Adams wurde 1999 geboren und ist in einem anderen Amerika aufgewachsen als Owens, Ali, Carlos und Smith. Wie er während der Pressekonferenz sagte, gab es Fortschritte. Das heißt natürlich nicht, dass es den grassierenden Rassismus nicht weiter gibt. Schwarze Amerikaner erleben jeden Tag sowohl zwischenmenschlichen als auch strukturellen Rassismus. Adams weiß das.
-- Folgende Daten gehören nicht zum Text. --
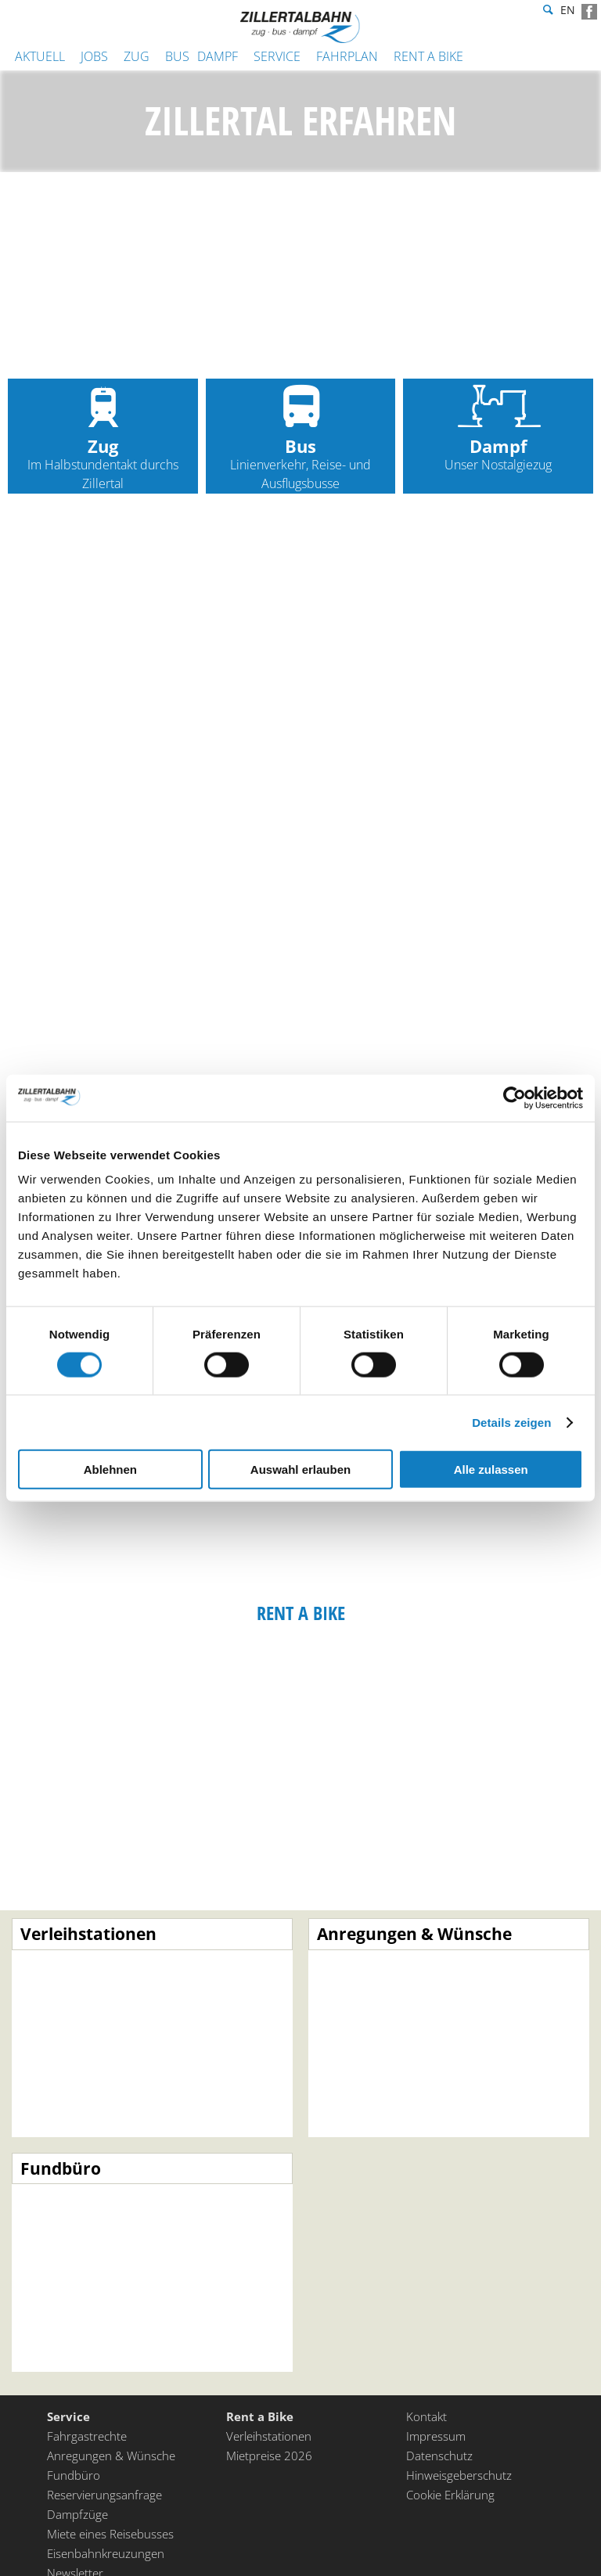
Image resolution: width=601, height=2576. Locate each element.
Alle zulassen (491, 1469)
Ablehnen (110, 1469)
Aber er weiß auch, dass die Anerkennung des Fortschritts nicht die Erkenntnis auslöscht, dass noch mehr davon benötigt wird.

Die Antwort von Adams bietet nicht nur einen Einblick, wie gut er in der Lage ist, auf einer Pressekonferenz am Tag vor dem größten Spiel seines Lebens auf komplexe Fragen von geopolitischer Bedeutung zu antworten, sondern auch eine Gelegenheit, die lange Geschichte der schwarzen Spieler zu betrachten, nach denen gefragt wurde: und sich fragen, was es bedeutet, ein schwarzer Athlet zu sein, der Amerika repräsentiert. Diese Antworten werden sich weiterentwickeln und variieren, je nachdem, wem die Fragen gestellt werden und in welchem ​​Kontext sie gestellt werden. Aber was ich als wahr weiß, ist, dass diese Fragen nicht so schnell aufhören werden, gestellt zu werden.